With no union, and no benefits no dental plans
I can’t eat off no hundred grand
I got cavities that need fillin’
You can’t feed a nigga Peanut Chews
Now put ya feet up in a nigga’ shoes
A lack of green’ll give a nigga blues
A sip of purple make a nigga rule
Make a drunk person speak a sober tune

That’s a pretty cool, socially alert rap, if you ask me. That’s what I’m talking about. Whereas “One Shot Deal”, featuring Redman and produced by Bink!, is a doofus Rocky anthem track that has none of the true aggression of an LL or even a Lil’ Wyte track. The lyrics are fine, but the whole thing is buttered up so heavy with overdubs and compression and cymbal splashes that I start to dream about Beanie Sigel collaborating with Peter Gabriel. Why not? I’m sure he’s available. It’s not until Peedi Crack and Twista spit some major Godzilla all over “Gotta Have It” that I feel any sense that this album is more than just about another boring pop star with a microphone attached to his ear and a piano player on one side of the stage in a cloud of theatrical fog. Produced by Chad Hamilton, it’s still one phazer sequence too many. But this is obviously a new genre of rap music, and I’m not giving it enough credit. As part of a genre whose high point is perhaps Snoop’s Rhythm & Gangsta, and slapped into consciousness with Common’s Be, Beanie Sigel’s album slides in between these two classics. The Neptunes-produced “Don’t Stop” features the Dogg himself, and this is truly the weakest rap song on the planet. This thing is limp as a dead dandelion. Both rappers suck on this track and the Neptunes suck even harder. It sounds like Snoop and Beans paid people to write the words and other people (impersonators) to say them, and never even came to the studio the day it was recorded. If you like musicals you might enjoy “Bread & Butter”, a track inspired by a deceiving woman and Broadway dance-sequences. Finally on track fourteen (of fifteen!), Jay-Z makes an appearance (“It’s On” (no, it isn’t)) just so he can chorus:

Once again it’s on
Young run through you niggas, like a glitch in the computer nigga
I’m the shit I’mma sewer nigga, This is Jay everyday, no days off
Ferris Bueler nigga

There’s no glitches on this CD, unfortunately. It might give it some life. The highlight is “Purple Rain”, a tribute to the Houston love affair/addiction to cough syrup mixed with Codeine.
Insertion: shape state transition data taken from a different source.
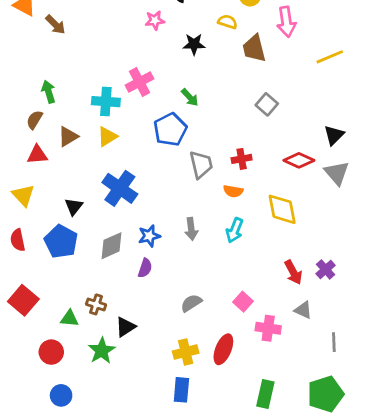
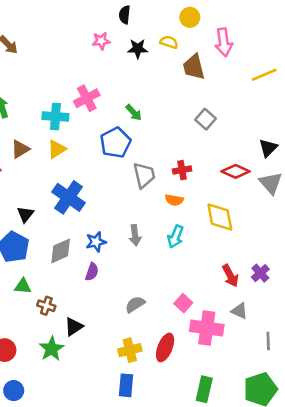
black star: (194, 44) -> (138, 49), moved
green triangle: (69, 318) -> (23, 286), moved
pink cross: (268, 328) -> (207, 328), size x1.4

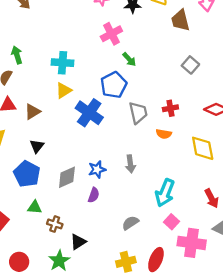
pink cross: (87, 98) -> (111, 34), moved
brown triangle: (20, 149) -> (32, 112), moved
blue cross: (68, 197) -> (89, 113), moved
cyan arrow: (175, 237) -> (165, 193), moved, size x1.4

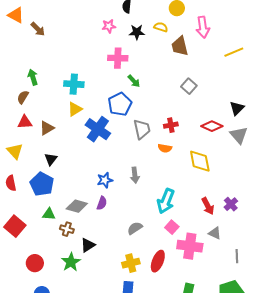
pink cross: (111, 34) -> (118, 58), turned 30
gray diamond: (67, 177) -> (77, 206), moved, turned 40

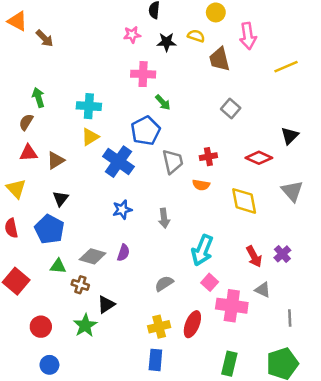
gray triangle: (239, 135) -> (292, 191), moved
blue star: (105, 180) -> (122, 210), moved

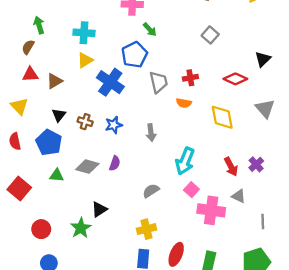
brown cross: (80, 285) -> (85, 122), moved
red ellipse: (192, 324) -> (176, 254), moved

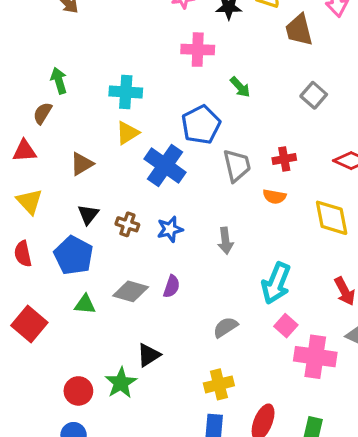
green arrow: (150, 29) -> (240, 87), moved
red triangle: (30, 74) -> (25, 151), moved
red circle: (41, 229) -> (78, 391), moved

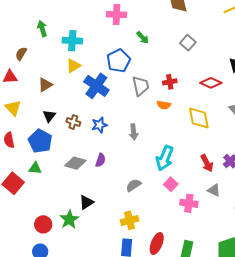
green arrow: (59, 81) -> (42, 29), moved
green triangle: (85, 304) -> (35, 168), moved
pink cross: (315, 357) -> (189, 203), size x0.7

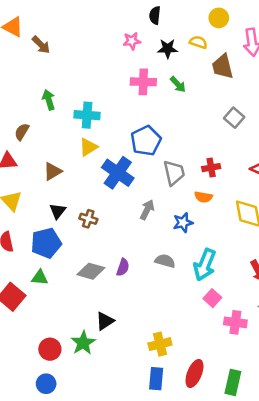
green arrow: (143, 38) -> (178, 84), moved
blue star: (99, 125) -> (183, 223), moved
gray arrow: (134, 132) -> (147, 210), moved, turned -147
blue pentagon: (40, 141) -> (46, 243), turned 30
gray semicircle: (134, 185) -> (165, 261), moved, turned 49

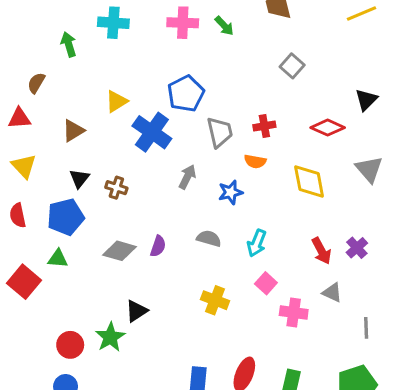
cyan cross: (87, 115) -> (113, 23), moved
cyan arrow: (205, 265) -> (257, 243), size x0.7
yellow cross: (160, 344) -> (215, 300), moved, turned 35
The track features the inimitable Bun B. of Houston’s UGK, and his 16 bars kill this album dead.

Quoting Bun B:

Way back in ’94, Bruce still had his gate up
he called over to his house and he poured me an 8′ up
I asked him what it was, he said Bun, get your weight up
this is lean, them white folks call it pearlmethozine
shit, but we goin’ call it drink dog, cause that’s what we be doin’ to it
now take this big red and pour about a 2′ into it
I said 2’s and 8’s, that the fuck is you trippin’ on
he said man thats an ounce of the cough syrup that you sippin’ on
so shit I poured it, I sipped it , then I tipped some mo’
I fired up a green monster, and I hit that ho’
started relaxin’, shit and to my surprise
I was noddin’ off, lookin’ at the back of my eyes
they tried to wake me up, but shit I just kept yawnin’
I fell out in my chair and woke up there the next mornin’
God bless my nigga, cause it’s then I been spawned
on my white muddy cup of Texas tea at all

After his verse, I’ve got nothing else good to say. Trade this album for UGK’s Dirty Money and forget you heard of Beanie Sigel and his worthless attempt at mainstream love.